September 3, 2001, 16:00 CEST

The agreement between the Norwegian Gas Negotiating Committee (GFU) and the Polish state oil and gas company POGC was signed today, 3 September, in Oslo.

Chief executive Olav Fjell signed the agreement on behalf of Statoil. The agreement was negotiated by Statoil, Norsk Hydro, Shell, Exxon Mobil and TotalFinaElf. Discussions with Polandfirst began 10 years ago.

The agreement means that as of 2008, Poland will receive 74 billion cubic metres of natural gas over a period of 16 years.

“Today’s agreement is a cornerstone in the future work of getting gas to eastern Norway, Sweden and Denmark, since the volume isn’t large enough to lay a separate pipeline from the Norwegian continental shelf to Poland,” reports Statoil marketing manager Ole Gabriel Birkeland, who has led the negotiations on behalf of the oil companies.

The gas will be brought ashore at Niechorze on the Baltic coast. One possibility is to transport it by pipeline from the Norwegian continental shelf. Mr Birkeland says that efforts to find the best possible transport solution will be intensified.

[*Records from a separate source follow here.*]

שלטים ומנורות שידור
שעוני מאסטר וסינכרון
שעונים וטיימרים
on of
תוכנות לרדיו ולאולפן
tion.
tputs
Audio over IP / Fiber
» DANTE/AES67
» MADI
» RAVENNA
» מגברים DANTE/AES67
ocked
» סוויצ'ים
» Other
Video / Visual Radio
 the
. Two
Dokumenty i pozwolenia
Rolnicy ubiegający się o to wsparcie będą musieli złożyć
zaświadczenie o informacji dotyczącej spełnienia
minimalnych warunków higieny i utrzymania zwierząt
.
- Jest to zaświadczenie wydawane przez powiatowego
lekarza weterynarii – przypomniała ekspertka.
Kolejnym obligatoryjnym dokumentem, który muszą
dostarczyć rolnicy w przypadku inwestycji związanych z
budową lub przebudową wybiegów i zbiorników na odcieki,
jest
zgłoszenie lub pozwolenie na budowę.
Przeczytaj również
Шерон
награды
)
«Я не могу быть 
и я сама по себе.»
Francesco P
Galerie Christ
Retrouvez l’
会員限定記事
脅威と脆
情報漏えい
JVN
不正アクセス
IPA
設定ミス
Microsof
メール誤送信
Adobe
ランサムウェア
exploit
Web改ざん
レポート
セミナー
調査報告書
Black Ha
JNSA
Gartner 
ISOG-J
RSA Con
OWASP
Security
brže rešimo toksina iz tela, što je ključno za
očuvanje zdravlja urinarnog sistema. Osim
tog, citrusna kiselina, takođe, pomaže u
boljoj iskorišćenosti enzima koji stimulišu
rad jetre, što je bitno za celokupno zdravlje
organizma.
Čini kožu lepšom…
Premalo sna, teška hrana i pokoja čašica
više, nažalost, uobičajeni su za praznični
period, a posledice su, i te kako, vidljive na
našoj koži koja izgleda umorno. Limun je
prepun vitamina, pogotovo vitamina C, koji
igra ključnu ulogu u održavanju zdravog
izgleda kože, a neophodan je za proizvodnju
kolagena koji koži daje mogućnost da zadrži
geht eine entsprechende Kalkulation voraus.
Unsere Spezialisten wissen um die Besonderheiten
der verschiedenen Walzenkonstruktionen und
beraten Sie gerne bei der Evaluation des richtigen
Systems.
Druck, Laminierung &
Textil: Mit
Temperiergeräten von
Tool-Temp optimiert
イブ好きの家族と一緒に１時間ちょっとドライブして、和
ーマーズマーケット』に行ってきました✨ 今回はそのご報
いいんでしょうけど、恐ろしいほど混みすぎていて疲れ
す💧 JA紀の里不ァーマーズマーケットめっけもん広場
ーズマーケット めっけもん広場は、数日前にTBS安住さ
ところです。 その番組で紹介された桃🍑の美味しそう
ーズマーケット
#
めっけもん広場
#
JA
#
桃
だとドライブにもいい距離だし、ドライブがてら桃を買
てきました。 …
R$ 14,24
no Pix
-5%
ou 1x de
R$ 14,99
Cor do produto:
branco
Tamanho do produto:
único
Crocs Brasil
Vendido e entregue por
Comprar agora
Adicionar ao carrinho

Poland has an annual consumption of around 11 billion cubic metres of natural gas. About seven billion cubic metres of this volume are currently imported from Russia. The remainder is met by its own gas.

Prime ministers Jens Stoltenberg and Jerzy Buzek witnessed the signing in Oslo, where they also signed a political statement regarding cooperation between Norway and Poland.